Instructions to follow - Whenever the word "goods" appears in a line of the data below, copy that line.

Given data -
● ● ●
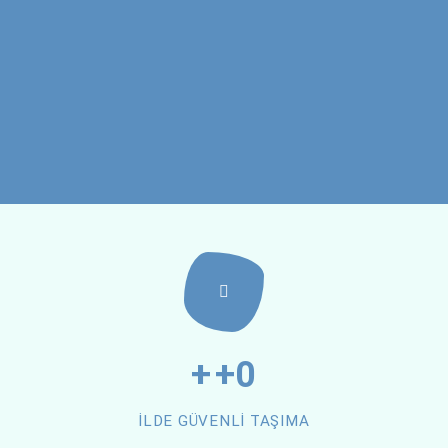
R
da sıkça
i neler?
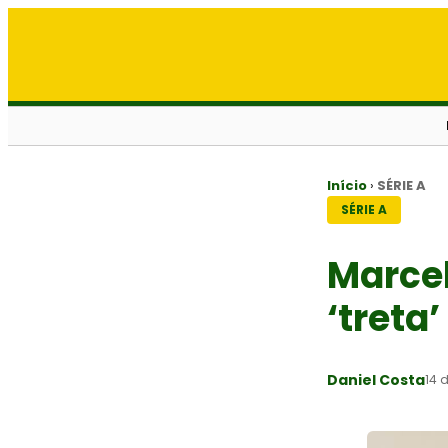
Início
›
SÉRIE A
SÉRIE A
Marcel
‘treta
Daniel Costa
14 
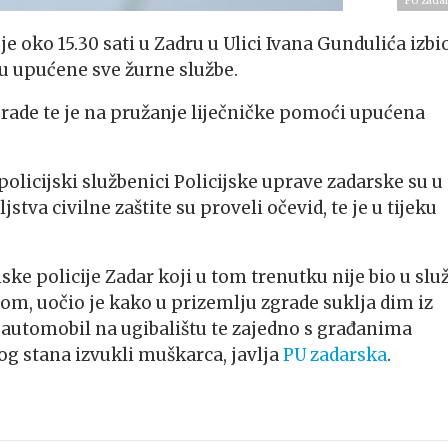
PU zada
 je oko 15.30 sati u Zadru u Ulici Ivana Gundulića izbi
u upućene sve žurne službe.
rade te je na pružanje liječničke pomoći upućena
policijski službenici Policijske uprave zadarske su u
tva civilne zaštite su proveli očevid, te je u tijeku
e policije Zadar koji u tom trenutku nije bio u služ
, uočio je kako u prizemlju zgrade suklja dim iz
oj automobil na ugibalištu te zajedno s građanima
g stana izvukli muškarca, javlja
PU zadarska
.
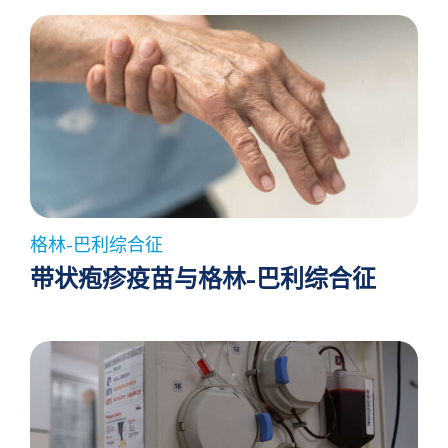
格林-巴利综合征
带状疱疹疫苗与格林-巴利综合征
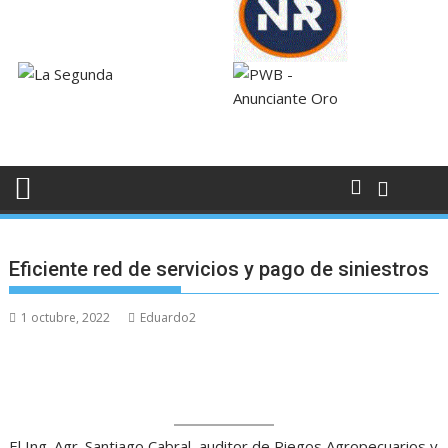
Eficiente red de servicios y pago de siniestros
1 octubre, 2022
Eduardo2
El Ing. Agr. Santiago Cabral, auditor de Riegos Agropecuarios y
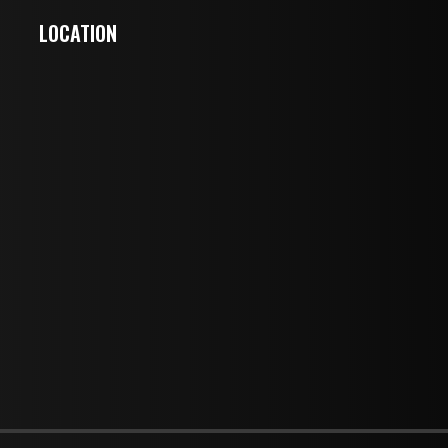
LOCATION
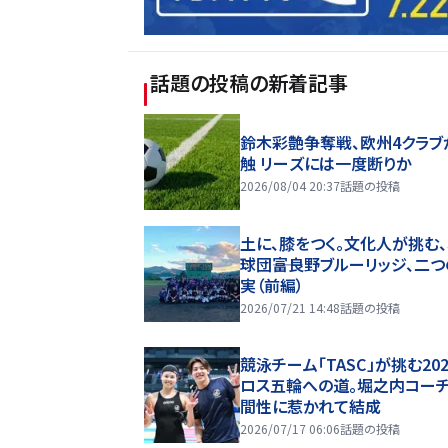
話題の投稿
の新着記事
鈴木彩艶争奪戦、欧州4クラブ
触 リーズには一度断りか
2026/08/04 20:37
話題の投稿
土に、膝をつく。文化人が挑む
球団――富良野ブルーリッジ、二
実（前編）
2026/07/21 14:48
話題の投稿
競泳チーム「TASC」が挑む20
ロス五輪への道。堀之内コー
間性に惹かれて結成
2026/07/17 06:06
話題の投稿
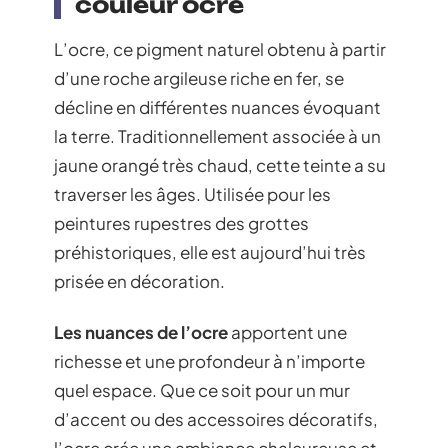
couleur ocre
L’ocre, ce pigment naturel obtenu à partir
d’une roche argileuse riche en fer, se
décline en différentes nuances évoquant
la terre. Traditionnellement associée à un
jaune orangé très chaud, cette teinte a su
traverser les âges. Utilisée pour les
peintures rupestres des grottes
préhistoriques, elle est aujourd’hui très
prisée en décoration.
Les nuances de l’ocre
apportent une
richesse et une profondeur à n’importe
quel espace. Que ce soit pour un mur
d’accent ou des accessoires décoratifs,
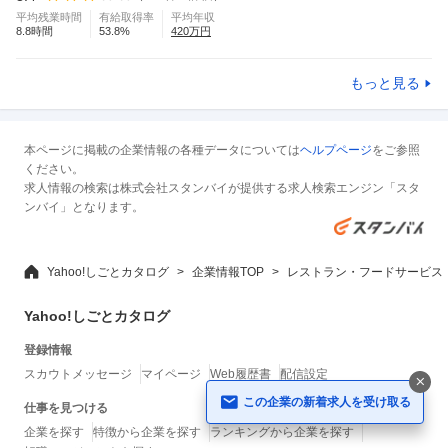
平均残業時間
有給取得率
平均年収
8.8
時間
53.8
%
420
万円
もっと見る
本ページに掲載の企業情報の各種データについては
ヘルプページ
をご参照
ください。
求人情報の検索は株式会社スタンバイが提供する求人検索エンジン「スタ
ンバイ」となります。
Yahoo!しごとカタログ
企業情報TOP
レストラン・フードサービス
Yahoo!しごとカタログ
登録情報
スカウトメッセージ
マイページ
Web履歴書
配信設定
この企業の新着求人を受け取る
仕事を見つける
企業を探す
特徴から企業を探す
ランキングから企業を探す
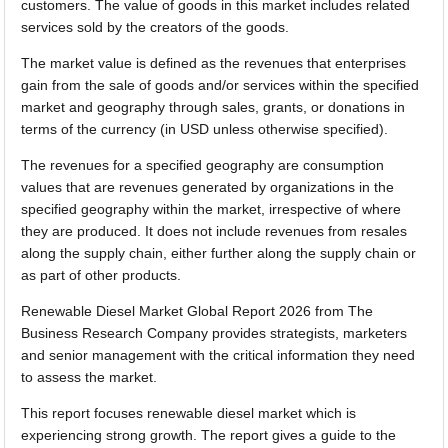
customers. The value of goods in this market includes related
services sold by the creators of the goods.
The market value is defined as the revenues that enterprises
gain from the sale of goods and/or services within the specified
market and geography through sales, grants, or donations in
terms of the currency (in USD unless otherwise specified).
The revenues for a specified geography are consumption
values that are revenues generated by organizations in the
specified geography within the market, irrespective of where
they are produced. It does not include revenues from resales
along the supply chain, either further along the supply chain or
as part of other products.
Renewable Diesel Market Global Report 2026 from The
Business Research Company provides strategists, marketers
and senior management with the critical information they need
to assess the market.
This report focuses renewable diesel market which is
experiencing strong growth. The report gives a guide to the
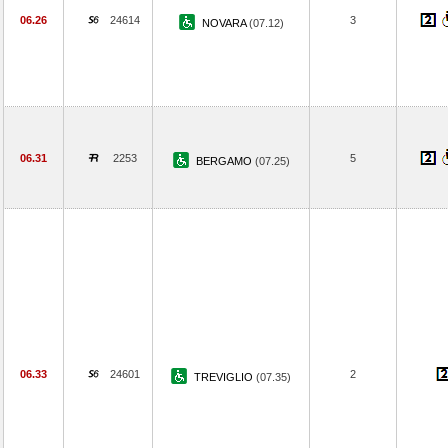
06.26
24614
3
NOVARA
(07.12)
06.31
2253
5
BERGAMO
(07.25)
06.33
24601
2
TREVIGLIO
(07.35)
● ● ●
Written solution -
customers. The value of goods in this market includes related
services sold by the creators of the goods.
gain from the sale of goods and/or services within the specified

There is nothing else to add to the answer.